Escritor compulsivo e pensador inquieto, Cristovam perdeu a conta de quantos livros publicou ao longo da vida, mais de 100. Nesta entrevista ao Correio, o professor revela que vêm mais dois títulos por aí. Aos jornalistas Denise Rothenburg, Carlos Alexandre de Souza e Vinicius Doria, o ex-governador do DF faz um balanço — com muitas autocríticas — de sua trajetória pública e avalia o momento atual da política brasileira.
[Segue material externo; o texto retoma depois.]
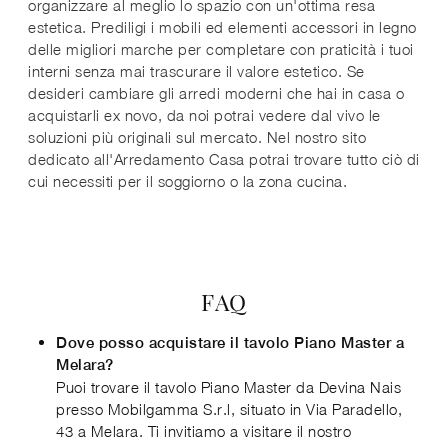
organizzare al meglio lo spazio con un'ottima resa
estetica. Prediligi i mobili ed elementi accessori in legno
delle migliori marche per completare con praticità i tuoi
interni senza mai trascurare il valore estetico. Se
desideri cambiare gli arredi moderni che hai in casa o
acquistarli ex novo, da noi potrai vedere dal vivo le
soluzioni più originali sul mercato. Nel nostro sito
dedicato all'Arredamento Casa potrai trovare tutto ciò di
cui necessiti per il soggiorno o la zona cucina.
FAQ
Dove posso acquistare il tavolo Piano Master a
Melara?
Puoi trovare il tavolo Piano Master da Devina Nais
presso Mobilgamma S.r.l, situato in Via Paradello,
43 a Melara. Ti invitiamo a visitare il nostro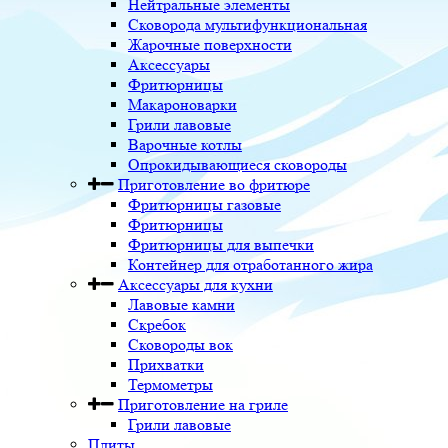
Нейтральные элементы
Сковорода мультифункциональная
Жарочные поверхности
Аксессуары
Фритюрницы
Макароноварки
Грили лавовые
Варочные котлы
Опрокидывающиеся сковороды
Приготовление во фритюре
Фритюрницы газовые
Фритюрницы
Фритюрницы для выпечки
Контейнер для отработанного жира
Аксессуары для кухни
Лавовые камни
Скребок
Сковороды вок
Прихватки
Термометры
Приготовление на гриле
Грили лавовые
Плиты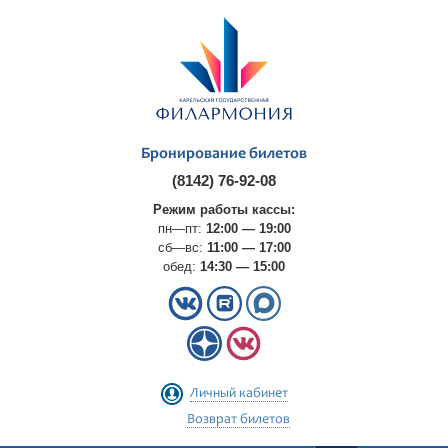
Бронирование билетов
(8142) 76-92-08
Режим работы кассы:
пн—пт:
12:00 — 19:00
сб—вс:
11:00 — 17:00
обед:
14:30 — 15:00
Личный кабинет
Возврат билетов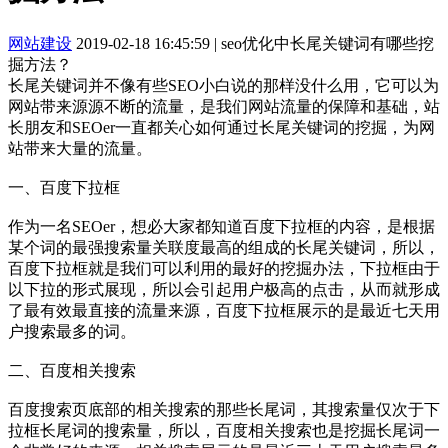
网站建设
2019-02-18 16:45:59
|
seo优化中长尾关键词有哪些挖
掘方法？
长尾关键词并不像有些SEO小白说的那样没什么用，它可以为
网站带来源源不断的流量，是我们网站流量的保障和基础，站
长朋友和SEOer一直都关心如何通过长尾关键词的挖掘，为网
站带来大量的流量。
一、百度下拉框
作为一名SEOer，想必大家都知道百度下拉框的内容，是根据
某个词的最强搜索量关联度最高的组成的长尾关键词，所以，
百度下拉框就是我们可以利用的最好的挖掘办法，下拉框由于
以下拉的形式展现，所以会引起用户极高的点击，从而就形成
了最有效最直接的流量来源，百度下拉框展示的是最近七天用
户搜索最多的词。
二、百度相关搜索
百度搜索页底部的相关搜索的那些长尾词，其搜索量仅次于下
拉框长尾词的搜索量，所以，百度相关搜索也是挖掘长尾词一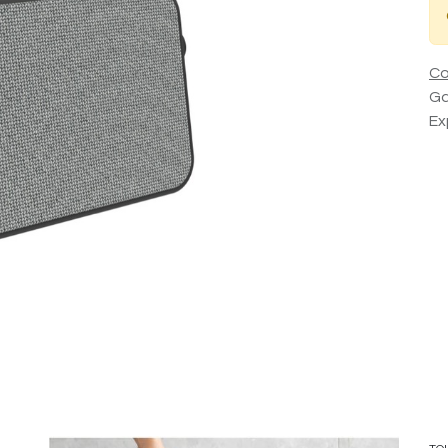
Co
Ga
Ex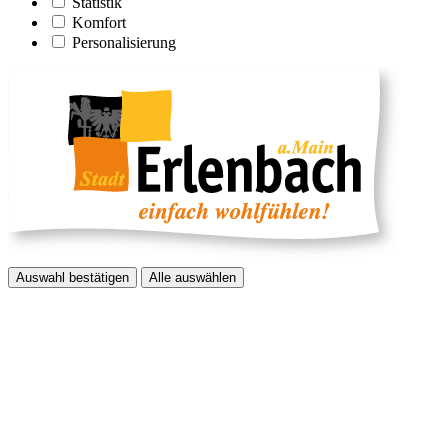
Statistik
Komfort
Personalisierung
Auswahl bestätigen
Alle auswählen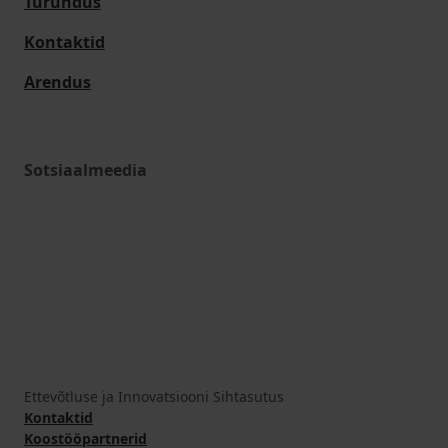
Turundus
Kontaktid
Arendus
Sotsiaalmeedia
Ettevõtluse ja Innovatsiooni Sihtasutus
Kontaktid
Koostööpartnerid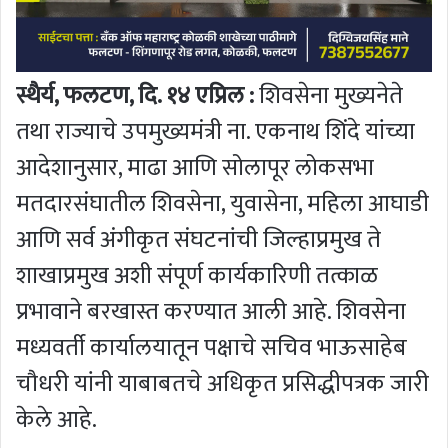
स्थैर्य, फलटण, दि. १४ एप्रिल :
शिवसेना मुख्यनेते
तथा राज्याचे उपमुख्यमंत्री ना. एकनाथ शिंदे यांच्या
आदेशानुसार, माढा आणि सोलापूर लोकसभा
मतदारसंघातील शिवसेना, युवासेना, महिला आघाडी
आणि सर्व अंगीकृत संघटनांची जिल्हाप्रमुख ते
शाखाप्रमुख अशी संपूर्ण कार्यकारिणी तत्काळ
प्रभावाने बरखास्त करण्यात आली आहे. शिवसेना
मध्यवर्ती कार्यालयातून पक्षाचे सचिव भाऊसाहेब
चौधरी यांनी याबाबतचे अधिकृत प्रसिद्धीपत्रक जारी
केले आहे.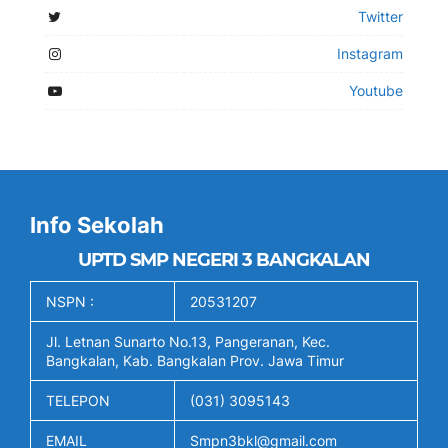
Twitter
Instagram
Youtube
Info Sekolah
UPTD SMP NEGERI 3 BANGKALAN
NSPN :
20531207
Jl. Letnan Sunarto No.13, Pangeranan, Kec.
Bangkalan, Kab. Bangkalan Prov. Jawa Timur
TELEPON
(031) 3095143
EMAIL
Smpn3bkl@gmail.com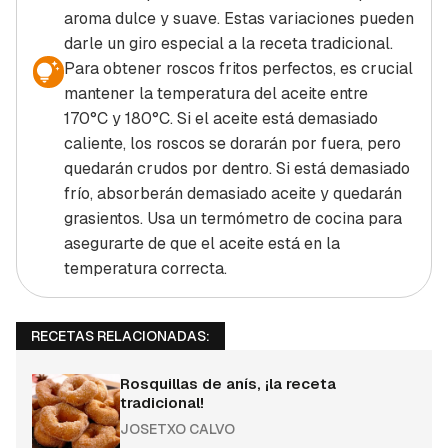
aroma dulce y suave. Estas variaciones pueden
darle un giro especial a la receta tradicional.
Para obtener roscos fritos perfectos, es crucial
mantener la temperatura del aceite entre
170°C y 180°C. Si el aceite está demasiado
caliente, los roscos se dorarán por fuera, pero
quedarán crudos por dentro. Si está demasiado
frío, absorberán demasiado aceite y quedarán
grasientos. Usa un termómetro de cocina para
asegurarte de que el aceite está en la
temperatura correcta.
RECETAS RELACIONADAS:
Rosquillas de anís, ¡la receta
tradicional!
JOSETXO CALVO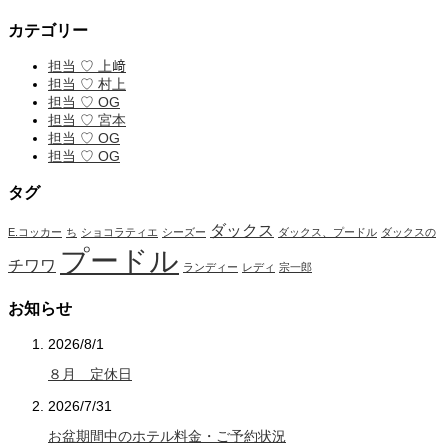
カテゴリー
担当 ♡ 上﨑
担当 ♡ 村上
担当 ♡ OG
担当 ♡ 宮本
担当 ♡ OG
担当 ♡ OG
タグ
ダックス
E.コッカー
ち
ショコラティエ
シーズー
ダックス、プードル
ダックスの
プードル
チワワ
ランディー
レディ
宗一郎
お知らせ
2026/8/1
８月 定休日
2026/7/31
お盆期間中のホテル料金・ご予約状況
Lula 3, polarização, emergência climática e transição energética, sucessão do governador do DF, tudo passa pelo olhar crítico do acadêmico, que não pensa mais em voltar para a política. “Quero ficar no banco dos filósofos”, diz ele. Entre cenários otimistas — “Lula vai acertar na economia” — e pessimistas — “Não vamos dar o salto na educação” —, Cristovam não crê em terceira via, defende a união das esquerdas e alerta para a possibilidade de o pós-Lula ser representado pelo que chama de “direita reciclada”.
O senhor está completando 80 anos. O que mais lhe marcou na sua carreira política?
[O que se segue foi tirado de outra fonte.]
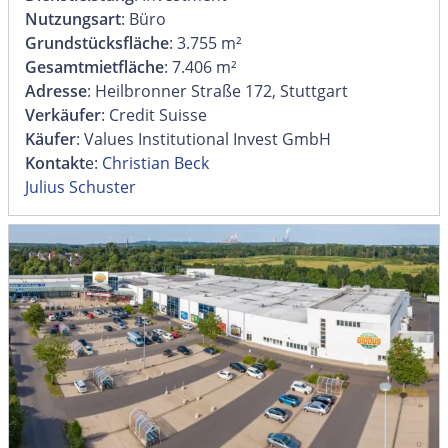
Nutzungsart
: Büro
Grundstücksfläche
: 3.755 m²
Gesamtmietfläche
: 7.406 m²
Adresse
: Heilbronner Straße 172, Stuttgart
Verkäufer
: Credit Suisse
Käufer
: Values Institutional Invest GmbH
Kontakt
e:
Christian Beck
Julius Schuster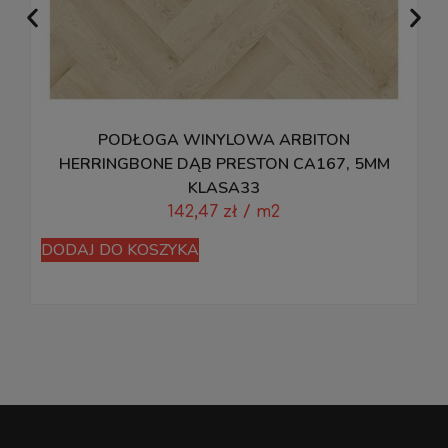
PODŁOGA WINYLOWA ARBITON
HERRINGBONE DĄB PRESTON CA167, 5MM
KLASA33
D
142,47
zł
/ m2
DODAJ DO KOSZYKA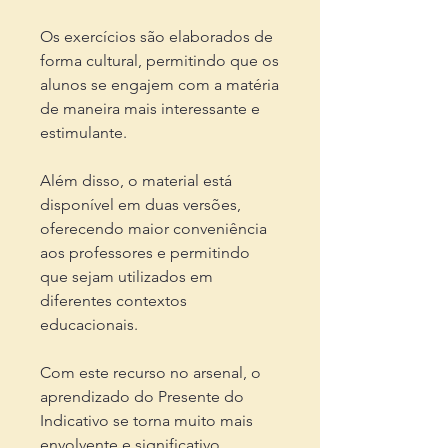
Os exercícios são elaborados de
forma cultural, permitindo que os
alunos se engajem com a matéria
de maneira mais interessante e
estimulante.
Além disso, o material está
disponível em duas versões,
oferecendo maior conveniência
aos professores e permitindo
que sejam utilizados em
diferentes contextos
educacionais.
Com este recurso no arsenal, o
aprendizado do Presente do
Indicativo se torna muito mais
envolvente e significativo.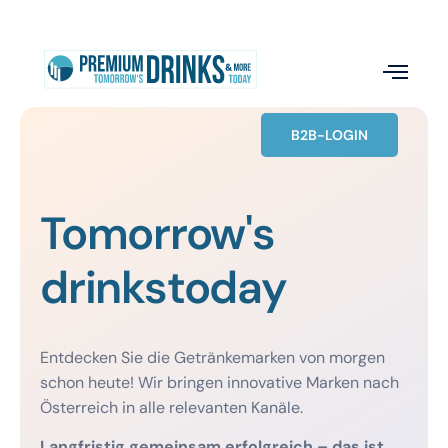
B2B-LOGIN
Tomorrow's
drinks
today
Entdecken Sie die Getränkemarken von morgen
schon heute! Wir bringen innovative Marken nach
Österreich in alle relevanten Kanäle.
Langfristig gemeinsam erfolgreich – das ist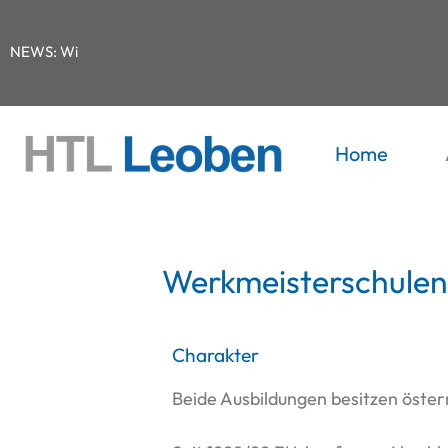
NEWS:
W
i
r
Home
Werkmeisterschulen
Charakter
Beide Ausbildungen besitzen öster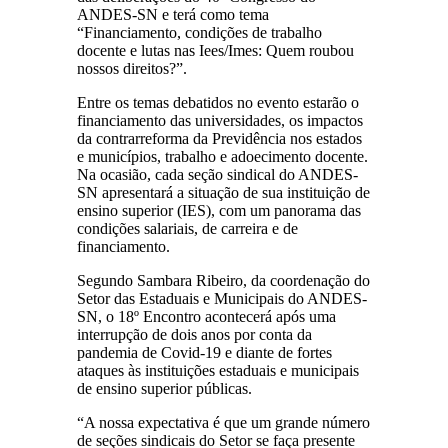
ANDES-SN e terá como tema
“Financiamento, condições de trabalho
docente e lutas nas Iees/Imes: Quem roubou
nossos direitos?”.
Entre os temas debatidos no evento estarão o
financiamento das universidades, os impactos
da contrarreforma da Previdência nos estados
e municípios, trabalho e adoecimento docente.
Na ocasião, cada seção sindical do ANDES-
SN apresentará a situação de sua instituição de
ensino superior (IES), com um panorama das
condições salariais, de carreira e de
financiamento.
Segundo Sambara Ribeiro, da coordenação do
Setor das Estaduais e Municipais do ANDES-
SN, o 18º Encontro acontecerá após uma
interrupção de dois anos por conta da
pandemia de Covid-19 e diante de fortes
ataques às instituições estaduais e municipais
de ensino superior públicas.
“A nossa expectativa é que um grande número
de seções sindicais do Setor se faça presente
Ter sido governador do Distrito Federal. Fui o segundo governador eleito, (Joaquim) Roriz foi o primeiro. E em uma cidade com poucos anos de idade e cheia de problemas, de desafios. Além disso, ser o primeiro governador eleito pelo Partido dos Trabalhadores, em um grupo de oito partidos diferentes, um deles com vocação hegemônica. E, para completar, um partido vinculado totalmente ao sindicalismo numa unidade da Federação em que o maior empregador é o próprio GDF. Guardo muito o desafio que representou ser o maestro desse imenso conjunto de músicos, cada um querendo tocar uma partitura diferente. Eu tinha algumas bandeiras claras, implantar o Bolsa-Escola, fazer a reforma da educação, o Saúde em Casa, uma experiência que nunca tinha sido feita. Mas, se você perguntar qual desses cargos todos o que eu mais lembro com gosto, foi ser reitor da UnB.
E a sua experiência como ministro da Educação?
Houve choques, inclusive, uma coisa que eu lamento ter feito — acho que foi inexperiência minha — com o presidente Lula. Eu dizia coisas que um ministro não pode dizer. Eu disse que não precisava do (programa) Fome Zero. Para acabar com a fome, bastava pegar o Bolsa-Escola, que o (ex-presidente) Fernando Henrique Cardoso tinha copiado do nosso do GDF, aumentar um pouco o valor e dar para todo mundo. É claro que o Lula ficou furioso, porque ele acreditava naquilo, que era possível resolver a fome produzindo comida. Para resolver a fome no Brasil, primeiro é colocar dinheiro no bolso do povo. E, para mim, era claro que o ministro tinha que ser da educação, não do ensino superior. Tentei, inclusive, convencer o Lula a criar o Ministério da Educação de Base.
Por que ele não criou?
Pressão de sindicatos, universidades, Andes, Fasubra, UNE, todos achavam que se transformasse o MEC em Ministério da Educação de Base o dinheiro da universidade iria embora. Minha proposta era diferente, era pegar a Secretaria de Ensino Superior e levar para o Ministério da Ciência Tecnologia ou criar o Ministério do Ensino Superior. Mas Lula queria, e conseguiu, priorizar o ensino superior. Ele me disse, quando me demitiu por telefone (em 2004), com aquele jeitão dele: “Companheiro, eu quero um ministro que agarre mais no ensino superior”.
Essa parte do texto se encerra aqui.